+++ DATA FOR REVIEW +++
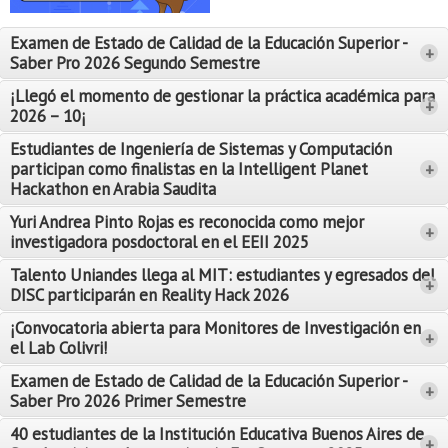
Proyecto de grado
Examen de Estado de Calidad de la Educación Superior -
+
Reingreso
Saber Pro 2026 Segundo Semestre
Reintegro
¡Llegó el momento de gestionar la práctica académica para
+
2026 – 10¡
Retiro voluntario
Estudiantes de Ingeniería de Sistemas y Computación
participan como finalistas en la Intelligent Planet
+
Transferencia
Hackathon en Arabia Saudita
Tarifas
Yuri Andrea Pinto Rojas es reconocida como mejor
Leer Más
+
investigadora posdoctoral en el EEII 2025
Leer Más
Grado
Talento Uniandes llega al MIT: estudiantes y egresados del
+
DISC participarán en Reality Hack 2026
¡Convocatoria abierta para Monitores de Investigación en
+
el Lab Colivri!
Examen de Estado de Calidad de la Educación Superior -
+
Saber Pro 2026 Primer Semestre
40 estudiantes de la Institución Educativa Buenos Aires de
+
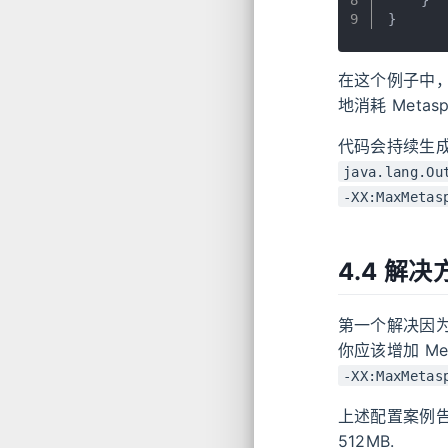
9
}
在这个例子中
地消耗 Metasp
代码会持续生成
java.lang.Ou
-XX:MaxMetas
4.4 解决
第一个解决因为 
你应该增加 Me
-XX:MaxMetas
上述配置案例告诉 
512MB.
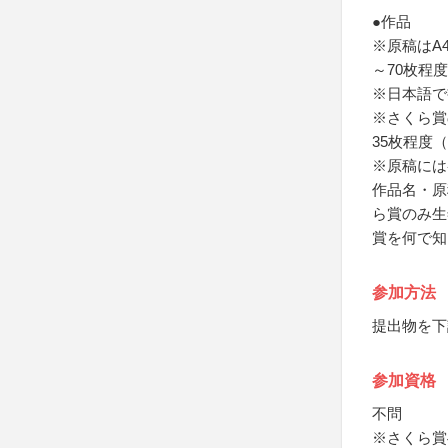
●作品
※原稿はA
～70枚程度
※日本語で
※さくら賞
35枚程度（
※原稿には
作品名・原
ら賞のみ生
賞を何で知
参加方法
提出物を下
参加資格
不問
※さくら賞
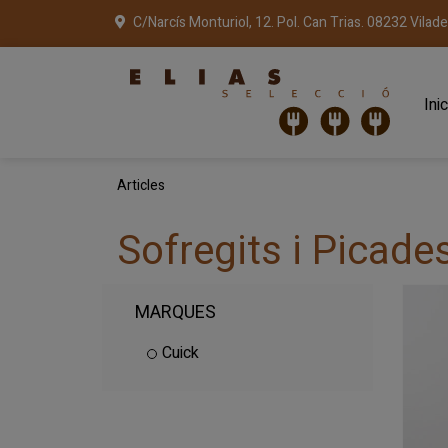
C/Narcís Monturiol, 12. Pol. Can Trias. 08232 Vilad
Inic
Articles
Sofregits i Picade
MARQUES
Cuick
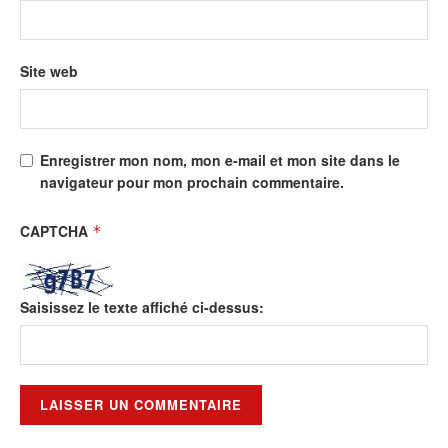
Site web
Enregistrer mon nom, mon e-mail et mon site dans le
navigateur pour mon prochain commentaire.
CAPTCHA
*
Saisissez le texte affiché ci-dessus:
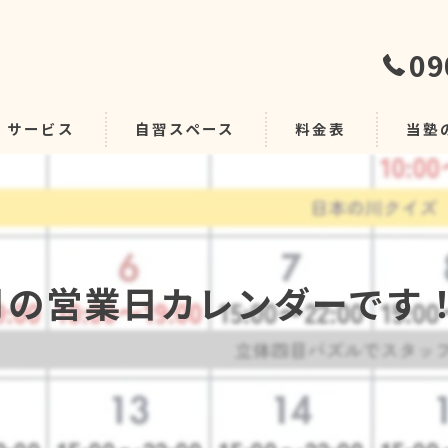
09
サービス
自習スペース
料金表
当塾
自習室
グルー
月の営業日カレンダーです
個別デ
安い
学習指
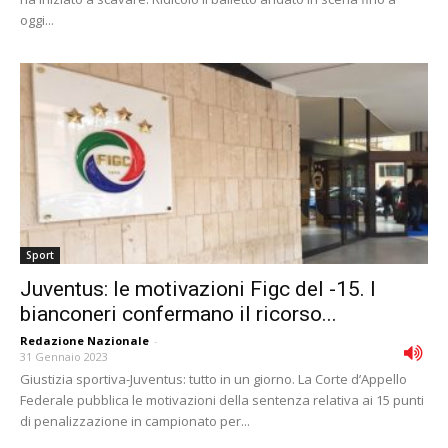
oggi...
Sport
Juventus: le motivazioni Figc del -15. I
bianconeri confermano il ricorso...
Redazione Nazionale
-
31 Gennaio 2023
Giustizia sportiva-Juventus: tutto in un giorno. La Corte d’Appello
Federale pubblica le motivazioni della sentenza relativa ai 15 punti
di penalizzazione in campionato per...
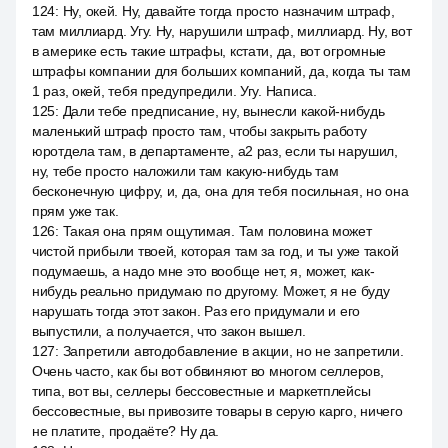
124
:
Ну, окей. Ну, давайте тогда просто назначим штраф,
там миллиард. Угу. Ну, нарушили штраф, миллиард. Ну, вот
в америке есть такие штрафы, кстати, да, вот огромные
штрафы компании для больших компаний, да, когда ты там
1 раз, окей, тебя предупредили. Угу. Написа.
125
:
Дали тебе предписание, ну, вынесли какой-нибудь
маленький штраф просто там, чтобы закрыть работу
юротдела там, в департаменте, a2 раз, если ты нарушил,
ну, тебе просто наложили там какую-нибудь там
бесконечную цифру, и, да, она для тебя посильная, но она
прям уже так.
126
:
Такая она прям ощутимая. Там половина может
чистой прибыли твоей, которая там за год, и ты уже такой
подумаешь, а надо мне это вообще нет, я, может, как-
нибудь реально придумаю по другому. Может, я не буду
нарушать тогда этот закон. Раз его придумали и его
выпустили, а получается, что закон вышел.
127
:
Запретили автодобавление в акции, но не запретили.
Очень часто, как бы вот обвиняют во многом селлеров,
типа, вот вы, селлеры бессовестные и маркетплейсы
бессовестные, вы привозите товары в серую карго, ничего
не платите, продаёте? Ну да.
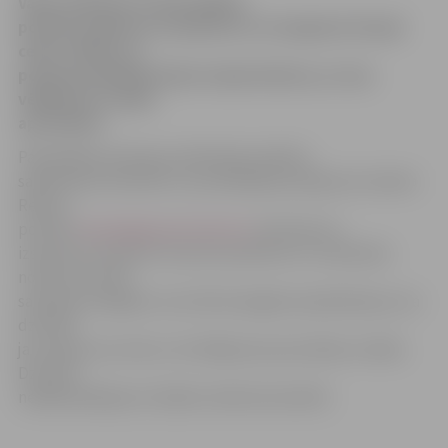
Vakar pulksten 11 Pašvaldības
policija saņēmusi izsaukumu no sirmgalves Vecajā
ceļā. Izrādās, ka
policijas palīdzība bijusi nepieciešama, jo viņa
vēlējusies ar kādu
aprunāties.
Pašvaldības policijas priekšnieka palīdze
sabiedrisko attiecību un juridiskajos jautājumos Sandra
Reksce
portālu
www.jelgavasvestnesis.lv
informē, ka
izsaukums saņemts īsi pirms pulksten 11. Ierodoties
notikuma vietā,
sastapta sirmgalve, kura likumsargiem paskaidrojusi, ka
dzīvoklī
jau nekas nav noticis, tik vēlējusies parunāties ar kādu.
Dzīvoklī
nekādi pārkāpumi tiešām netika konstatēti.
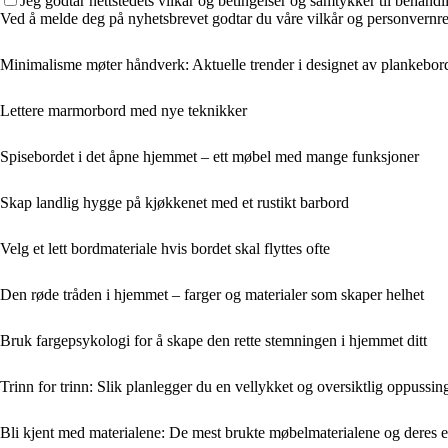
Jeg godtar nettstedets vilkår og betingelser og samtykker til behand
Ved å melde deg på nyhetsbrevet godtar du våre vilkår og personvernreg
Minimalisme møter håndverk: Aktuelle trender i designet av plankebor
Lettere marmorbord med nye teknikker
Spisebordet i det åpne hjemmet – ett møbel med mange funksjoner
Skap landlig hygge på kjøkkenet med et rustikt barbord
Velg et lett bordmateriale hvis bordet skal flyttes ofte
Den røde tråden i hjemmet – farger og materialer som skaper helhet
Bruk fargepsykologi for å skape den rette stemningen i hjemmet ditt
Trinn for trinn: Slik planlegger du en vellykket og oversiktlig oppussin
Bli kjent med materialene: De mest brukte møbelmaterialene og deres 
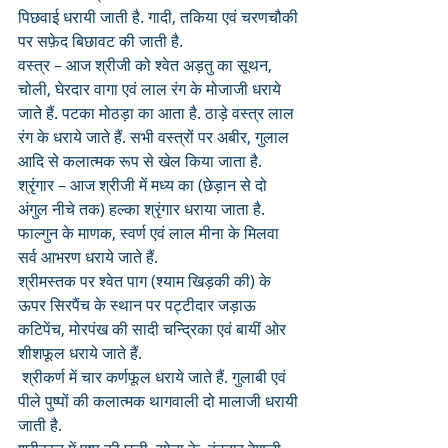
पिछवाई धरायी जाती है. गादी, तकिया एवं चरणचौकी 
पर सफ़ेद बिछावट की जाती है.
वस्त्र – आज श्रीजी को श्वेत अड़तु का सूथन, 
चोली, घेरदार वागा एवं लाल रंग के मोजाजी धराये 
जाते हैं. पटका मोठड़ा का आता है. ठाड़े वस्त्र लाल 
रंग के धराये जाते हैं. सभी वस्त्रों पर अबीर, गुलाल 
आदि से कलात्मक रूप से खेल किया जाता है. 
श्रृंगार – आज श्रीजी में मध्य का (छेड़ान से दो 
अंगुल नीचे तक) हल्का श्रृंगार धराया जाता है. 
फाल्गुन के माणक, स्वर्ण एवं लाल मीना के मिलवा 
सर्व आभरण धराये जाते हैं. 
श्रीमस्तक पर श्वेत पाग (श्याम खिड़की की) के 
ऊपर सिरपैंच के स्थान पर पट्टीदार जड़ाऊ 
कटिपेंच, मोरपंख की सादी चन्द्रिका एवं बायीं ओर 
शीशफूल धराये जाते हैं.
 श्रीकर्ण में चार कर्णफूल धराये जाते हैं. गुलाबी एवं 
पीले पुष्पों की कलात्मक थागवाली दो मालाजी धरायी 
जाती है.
+++
WHAT TO PRODUCE: In the material above, tally every line with the string "godtar" in it, then give that number alone.

RESPONSE TO THE TASK: 2